PracticeConsultingICAS slated over disciplinary process

ICAS slated over disciplinary process

A Scottish-based insolvency practitioner has criticised the 'format of publicity and interpretation of the facts' of his disciplinary case held by the Institute of Chartered Accountants in Scotland.

On 6 June ICAS withdrew the lifetime insolvency permit of Kenneth Michael Stewart of KM Stewart & Co, 7 Royal Crescent, Glasgow, who admitted to five counts relating to two limited companies.
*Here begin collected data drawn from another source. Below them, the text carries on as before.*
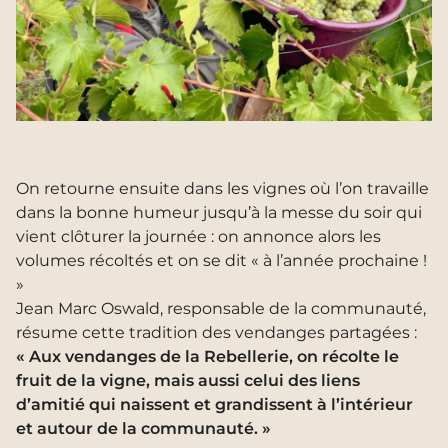
On retourne ensuite dans les vignes où l’on travaille
dans la bonne humeur jusqu’à la messe du soir qui
vient clôturer la journée : on annonce alors les
volumes récoltés et on se dit « à l’année prochaine !
»
Jean Marc Oswald, responsable de la communauté,
résume cette tradition des vendanges partagées :
« Aux vendanges de la Rebellerie, on récolte le
fruit de la vigne, mais aussi celui des liens
d’amitié qui naissent et grandissent à l’intérieur
et autour de la communauté. »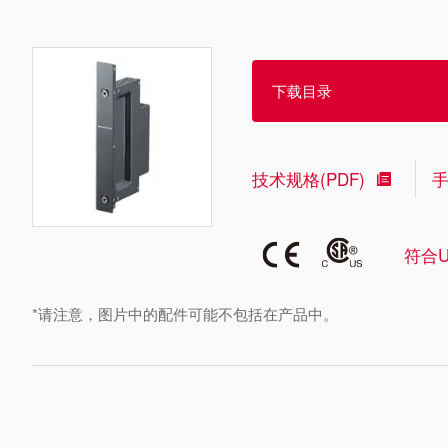
下载目录
技术规格(PDF)
符合U
*请注意，图片中的配件可能不包括在产品中。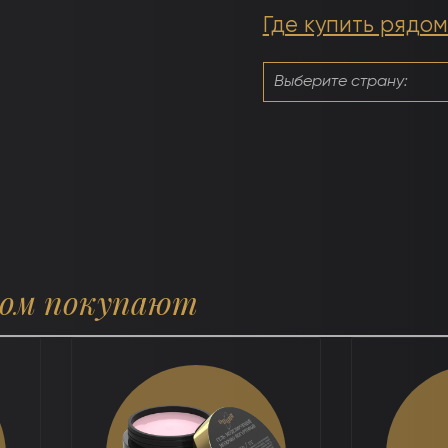
Где купить рядом
ром покупают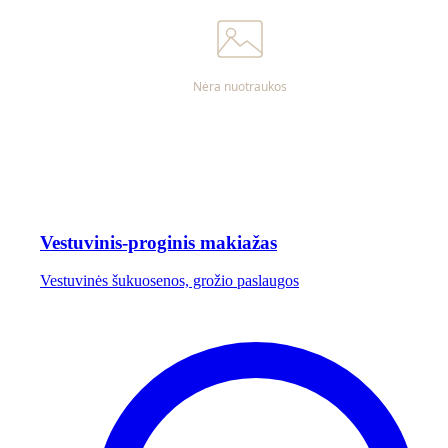
Vestuvinis-proginis makiažas
Vestuvinės šukuosenos, grožio paslaugos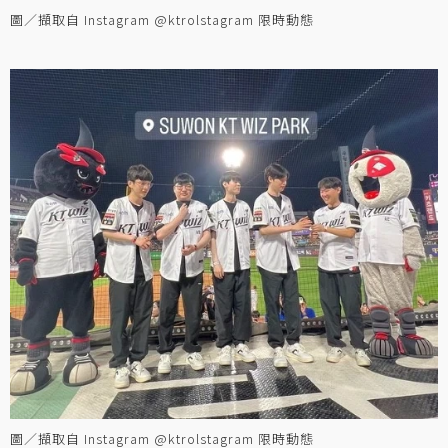
圖／擷取自 Instagram @ktrolstagram 限時動態
圖／擷取自 Instagram @ktrolstagram 限時動態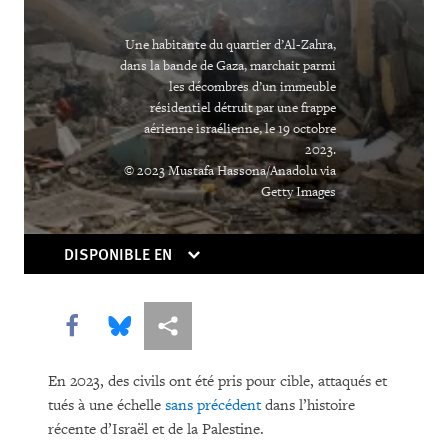
Une habitante du quartier d’Al-Zahra,
dans la bande de Gaza, marchait parmi
les décombres d’un immeuble
résidentiel détruit par une frappe
aérienne israélienne, le 19 octobre
2023.
© 2023 Mustafa Hassona/Anadolu via
Getty Images
DISPONIBLE EN
Share this via Facebook
Share this via Bluesky
Share this via Partagez
En 2023, des civils ont été pris pour cible, attaqués et
tués à une échelle
sans précédent
dans l’histoire
récente d’Israël et de la Palestine.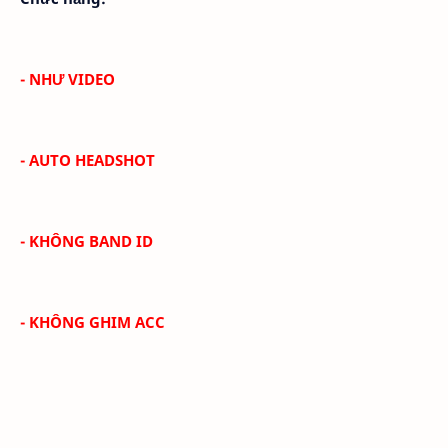
- NHƯ VIDEO
- AUTO HEADSHOT
- KHÔNG BAND ID
- KHÔNG GHIM ACC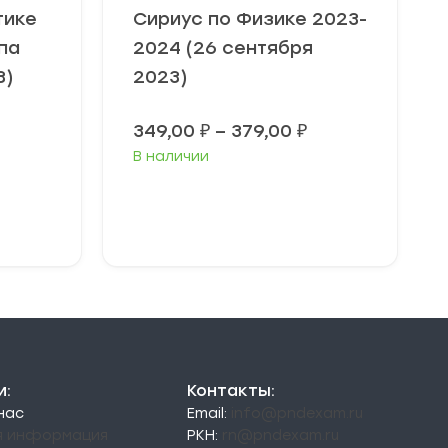
тике
Сириус по Физике 2023-
па
2024 (26 сентября
3)
2023)
Диапазон
349,00
₽
–
379,00
₽
цен:
В наличии
349,00 ₽
–
379,00 ₽
Выберите
параметры
и:
Контакты:
 нас
Email:
info@pndexam.ru
я информация
РКН:
rn@pndexam.ru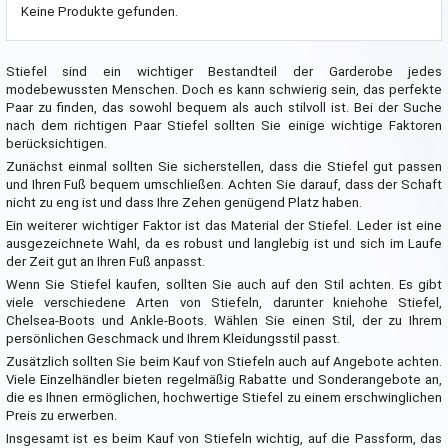
Keine Produkte gefunden.
Stiefel sind ein wichtiger Bestandteil der Garderobe jedes
modebewussten Menschen. Doch es kann schwierig sein, das perfekte
Paar zu finden, das sowohl bequem als auch stilvoll ist. Bei der Suche
nach dem richtigen Paar Stiefel sollten Sie einige wichtige Faktoren
berücksichtigen.
Zunächst einmal sollten Sie sicherstellen, dass die Stiefel gut passen
und Ihren Fuß bequem umschließen. Achten Sie darauf, dass der Schaft
nicht zu eng ist und dass Ihre Zehen genügend Platz haben.
Ein weiterer wichtiger Faktor ist das Material der Stiefel. Leder ist eine
ausgezeichnete Wahl, da es robust und langlebig ist und sich im Laufe
der Zeit gut an Ihren Fuß anpasst.
Wenn Sie Stiefel kaufen, sollten Sie auch auf den Stil achten. Es gibt
viele verschiedene Arten von Stiefeln, darunter kniehohe Stiefel,
Chelsea-Boots und Ankle-Boots. Wählen Sie einen Stil, der zu Ihrem
persönlichen Geschmack und Ihrem Kleidungsstil passt.
Zusätzlich sollten Sie beim Kauf von Stiefeln auch auf Angebote achten.
Viele Einzelhändler bieten regelmäßig Rabatte und Sonderangebote an,
die es Ihnen ermöglichen, hochwertige Stiefel zu einem erschwinglichen
Preis zu erwerben.
Insgesamt ist es beim Kauf von Stiefeln wichtig, auf die Passform, das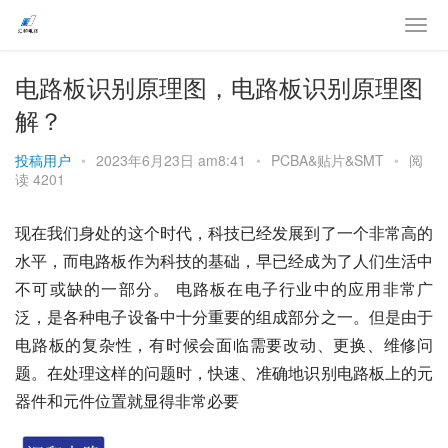
电路板识别原理图，电路板识别原理图
解？
投稿用户
•
2023年6月23日 am8:41
•
PCBA&贴片&SMT
•
阅
读 4201
现在我们身处的这个时代，科技已经发展到了一个非常高的
水平，而电路板作为科技的基础，早已经成为了人们生活中
不可或缺的一部分。 电路板在电子行业中的应用非常广
泛，是各种电子设备中十分重要的组成部分之一。但是由于
电路板的复杂性，有时候会面临需要改动、更换、维修问
题。在处理这样的问题时，快速、准确地识别电路板上的元
器件和元件位置就显得非常必要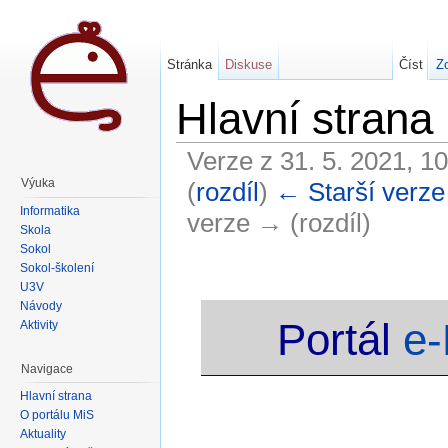
Stránka
Diskuse
Číst
Zo
Hlavní strana
Verze z 31. 5. 2021, 1
Výuka
(
rozdíl
)
← Starší verze
Informatika
verze → (rozdíl)
Škola
Sokol
Sokol-školení
U3V
Návody
Portál
e
Aktivity
Navigace
Hlavní strana
O portálu MiŠ
Aktuality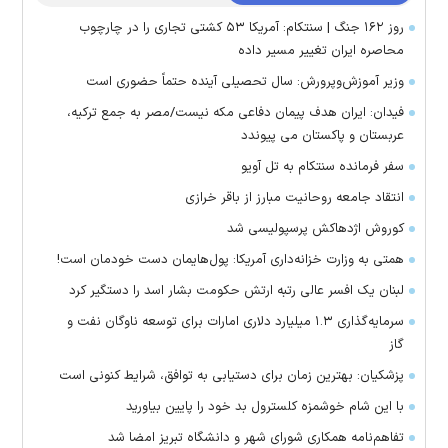
روز ۱۶۲ جنگ | سنتکام: آمریکا ۵۳ کشتی تجاری را در چارچوب
محاصره ایران تغییر مسیر داده
وزیر آموزش‌وپرورش: سال تحصیلی آینده حتماً حضوری است
فیدان: ایران هدف پیمان دفاعی مکه نیست/مصر به جمع ترکیه،
عربستان و پاکستان می پیوندد
سفر فرمانده سنتکام به تل آویو
انتقاد جامعه روحانیت مبارز از باقر خرازی
کوروش اژدهاکش پرسپولیسی شد
همتی به وزارت خزانه‌داری آمریکا: پول‌هایمان دست خودمان است!
لبنان یک افسر عالی رتبه ارتش حکومت بشار اسد را دستگیر کرد
سرمایه‌گذاری ۱.۳ میلیارد دلاری امارات برای توسعه ناوگان نفت و
گاز
پزشکیان: بهترین زمان برای دستیابی به توافق، شرایط کنونی است
با این شام خوشمزه کلسترول بد خود را پایین بیاورید
تفاهم‌نامه همکاری شورای شهر و دانشگاه تبریز امضا شد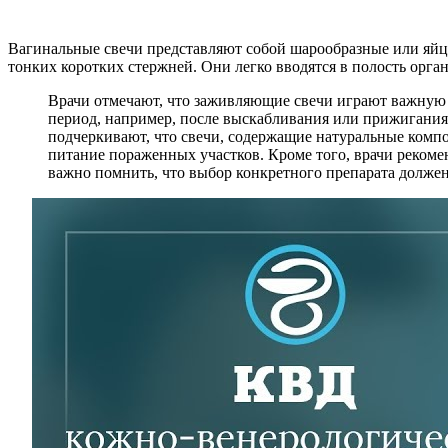
Вагинальные свечи представляют собой шарообразные или яйц
тонких коротких стержней. Они легко вводятся в полость орга
Врачи отмечают, что заживляющие свечи играют важную 
период, например, после выскабливания или прижигания
подчеркивают, что свечи, содержащие натуральные компо
питание пораженных участков. Кроме того, врачи рекоме
важно помнить, что выбор конкретного препарата должен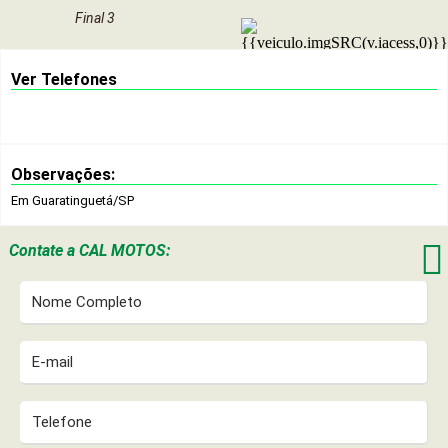
Final 3
Ver Telefones
Observações:
Em Guaratinguetá/SP

Contate a
CAL MOTOS: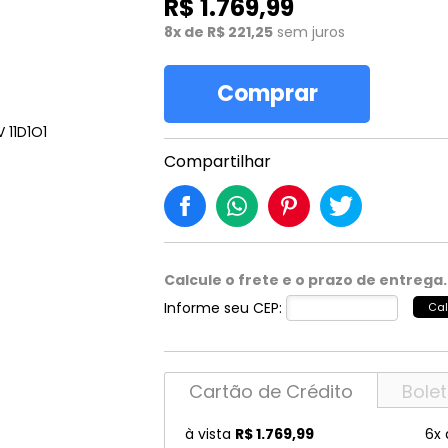
R$ 1.769,99
ckmann
Marciano
OSLO
8x de R$ 221,25
sem juros
Lilica
Nautica
Ray 
o Boss
Max Co
Persol
LINCE
Nike
Ray 
Comprar
uar
Max Mara
Polaroid
Marc Jacobs
Oakley
Robe
N MARCELL
McQueen
Police
Marciano
Oliver Peoples
Rode
Compartilhar
mmy Choo
Michael Kors
Porsche
IE
MISSONI
Prada
OP
Miu Miu
Prada Linea Ross
Calcule o frete e o prazo de entrega.
T CAVALLI
MontBlanc
Puma
Informe seu CEP:
Cal
LING
MORMAII
Ralph Lauren
Não sei meu CEP
Cartão de Crédito
Bole
à vista
R$ 1.769,99
6x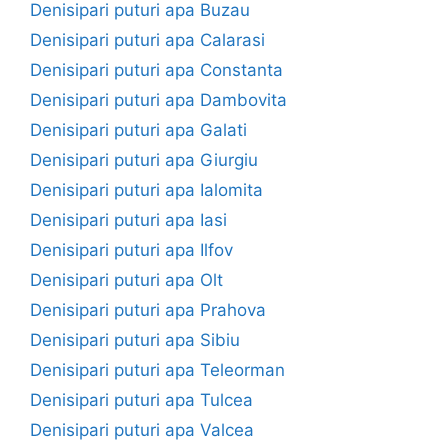
Denisipari puturi apa Buzau
Denisipari puturi apa Calarasi
Denisipari puturi apa Constanta
Denisipari puturi apa Dambovita
Denisipari puturi apa Galati
Denisipari puturi apa Giurgiu
Denisipari puturi apa Ialomita
Denisipari puturi apa Iasi
Denisipari puturi apa Ilfov
Denisipari puturi apa Olt
Denisipari puturi apa Prahova
Denisipari puturi apa Sibiu
Denisipari puturi apa Teleorman
Denisipari puturi apa Tulcea
Denisipari puturi apa Valcea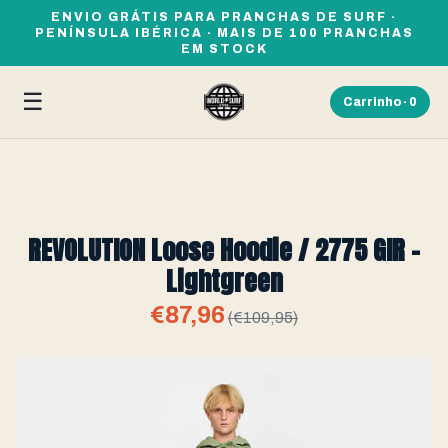
ENVIO GRÁTIS PARA PRANCHAS DE SURF ·
PENÍNSULA IBÉRICA · MAIS DE 100 PRANCHAS
EM STOCK
☰
Carrinho ·
0
REVOLUTION Loose Hoodie / 2775 GIR -
Lightgreen
€87,96
(€109,95)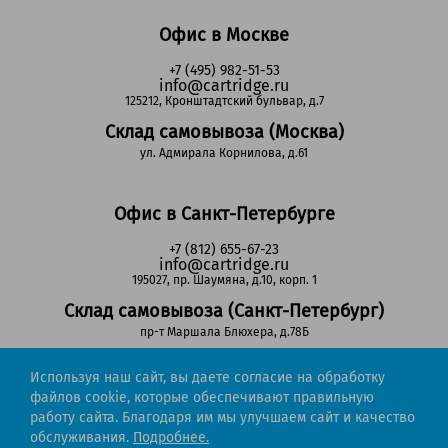
Офис в Москве
+7 (495) 982-51-53
info@cartridge.ru
125212, Кронштадтский бульвар, д.7
Склад самовывоза (Москва)
ул. Адмирала Корнилова, д.61
Офис в Санкт-Петербурге
+7 (812) 655-67-23
info@cartridge.ru
195027, пр. Шаумяна, д.10, корп. 1
Склад самовывоза (Санкт-Петербург)
пр-т Маршала Блюхера, д.78Б
Используя наш сайт, вы даете согласие на обработку
Регионы РФ
файлов cookie, которые обеспечивают правильную
работу сайта. Благодаря им мы улучшаем сайт и качество
8-800-302-51-53
обслуживания.
Подробнее.
(звонок бесплатный)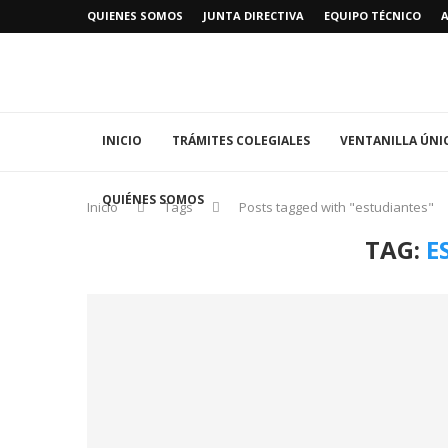
QUIENES SOMOS
JUNTA DIRECTIVA
EQUIPO TÉCNICO
INICIO
TRÁMITES COLEGIALES
VENTANILLA ÚNI
QUIÉNES SOMOS
Inicio
Tags
Posts tagged with "estudiantes"
TAG:
E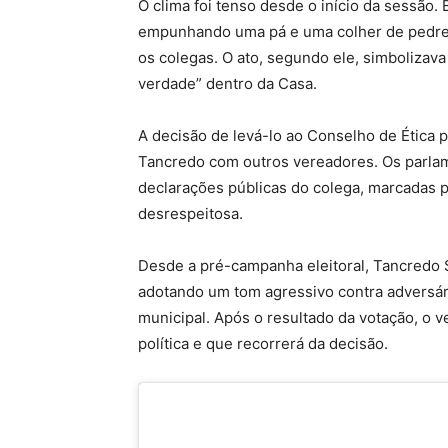
O clima foi tenso desde o início da sessão.
empunhando uma pá e uma colher de pedrei
os colegas. O ato, segundo ele, simbolizava 
verdade” dentro da Casa.
A decisão de levá-lo ao Conselho de Ética 
Tancredo com outros vereadores. Os parla
declarações públicas do colega, marcadas 
desrespeitosa.
Desde a pré-campanha eleitoral, Tancredo 
adotando um tom agressivo contra adversári
municipal. Após o resultado da votação, o 
política e que recorrerá da decisão.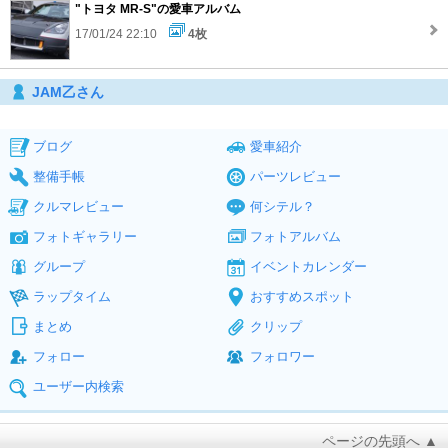
"トヨタ MR-S"の愛車アルバム
17/01/24 22:10
4枚
JAM乙さん
ブログ
愛車紹介
整備手帳
パーツレビュー
クルマレビュー
何シテル？
フォトギャラリー
フォトアルバム
グループ
イベントカレンダー
ラップタイム
おすすめスポット
まとめ
クリップ
フォロー
フォロワー
ユーザー内検索
ページの先頭へ ▲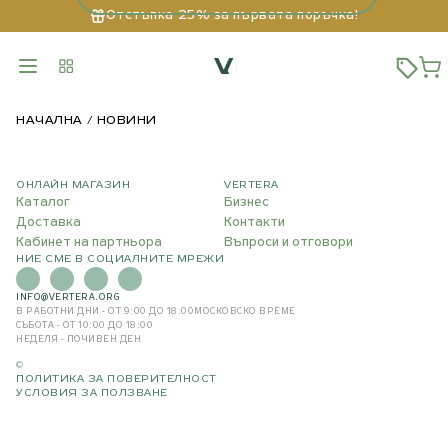
Отстъпка 25% за първата поръчка!
НАЧАЛНА
НОВИНИ
ОНЛАЙН МАГАЗИН
VERTERA
Каталог
Бизнес
Доставка
Контакти
Кабинет на партньора
Въпроси и отговори
НИЕ СМЕ В СОЦИАЛНИТЕ МРЕЖИ
INFO@VERTERA.ORG
В РАБОТНИ ДНИ - ОТ 9:00 ДО 18:00
МОСКОВСКО ВРЕМЕ
СЪБОТА - ОТ 10:00 ДО 18:00
НЕДЕЛЯ - ПОЧИВЕН ДЕН
©
ПОЛИТИКА ЗА ПОВЕРИТЕЛНОСТ
УСЛОВИЯ ЗА ПОЛЗВАНЕ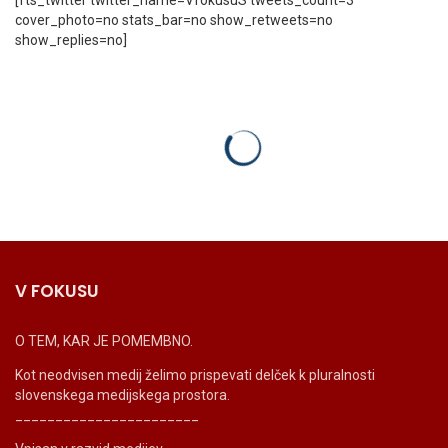
[fts_twitter twitter_name=VfokusuS tweets_count=3
cover_photo=no stats_bar=no show_retweets=no
show_replies=no]
V FOKUSU
O TEM, KAR JE POMEMBNO.
Kot neodvisen medij želimo prispevati delček k pluralnosti
slovenskega medijskega prostora.
_______________________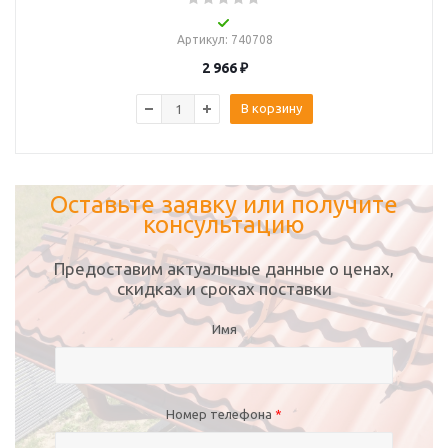
Артикул
: 740708
2 966
₽
В корзину
Оставьте заявку или получите
консультацию
Предоставим актуальные данные о ценах,
скидках и сроках поставки
Имя
Номер телефона
*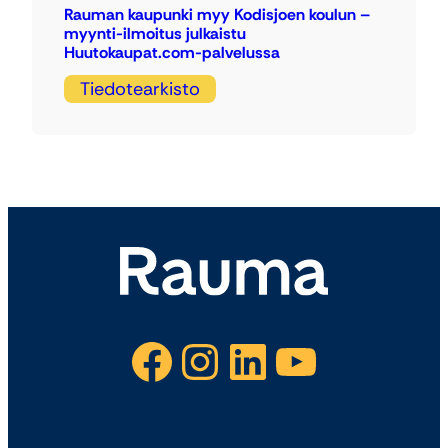
Rauman kaupunki myy Kodisjoen koulun –
myynti-ilmoitus julkaistu
Huutokaupat.com-palvelussa
Tiedotearkisto
Facebook
Instagram
LinkedIn
YouTube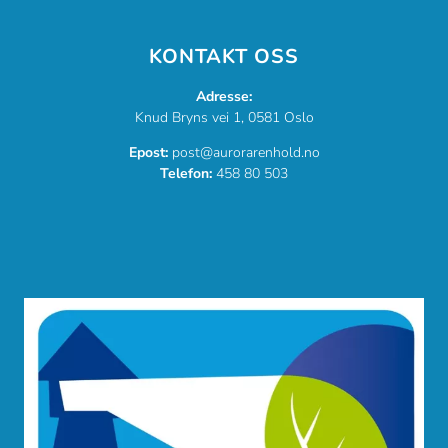
KONTAKT OSS
Adresse:
Knud Bryns vei 1, 0581 Oslo
Epost:
post@aurorarenhold.no
Telefon:
458 80 503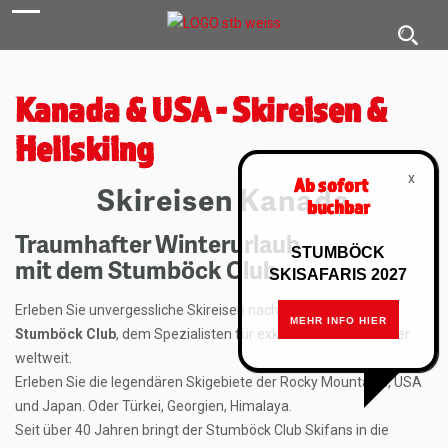
navigation
Toggl
navig
Kanada & USA - Skireisen &
Heliskiing
x
Ab sofort
Skireisen Kanada
buchbar
Traumhafter Winterurlaub
STUMBÖCK
mit dem Stumböck Club
SKISAFARIS 2027
Erleben Sie unvergessliche Skireisen nach Kanada mit dem
MEHR INFO HIER
Stumböck Club
, dem Spezialisten für exklusive Ski-Abenteuer
weltweit.
Erleben Sie die legendären Skigebiete der Rocky Mountains, USA
und Japan. Oder Türkei, Georgien, Himalaya.
Seit über 40 Jahren bringt der Stumböck Club Skifans in die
Charges included obstructing the work of another insolvency practitioner and attempting to use an unsigned proxy voting form to support his nomination as liquidator.

Stewart told AccountancyAge.com that he had agreed to five of the fourteen charges laid against him because he had wanted to ‘end the long-running case and get out of insolvency’ due to a lack of an insolvency successor or partner.

A statement from his solicitors said: ‘Mr Stewart had on previous occasions offered to cease his insolvency practice for personal reasons and it was with this in mind he chose to agree the terms of the complaints which the Discipline Committee considered.’

It was decided that the ban would be effective from 6 September 2000 allowing Stewart time to conclude work in progress. If no replacement had been found ICAS agreed that it would step in.

Stewart said he was awaiting a response from ICAS as to how to move forward.ICAS’ disciplinary committee heard Stewart’s admission that he had conducted himself ‘inefficiently and incompetently’ and had brought himself, the profession of accountancy and the institute into disrepute, according to a statement issued by ICAS today.

Disciplinary action was taken against Stewart following a formal compliant made by a Glasgow solicitor on behalf of one of his client companies.

It was agreed that Stewart would not have to pay expenses, that he would receive full payment for any outstanding insolvency work and that the disciplinary would not reflect adversely on any other part of his practice.

AccountancyAge.com has yet to receive a response from ICAS regarding the allegations.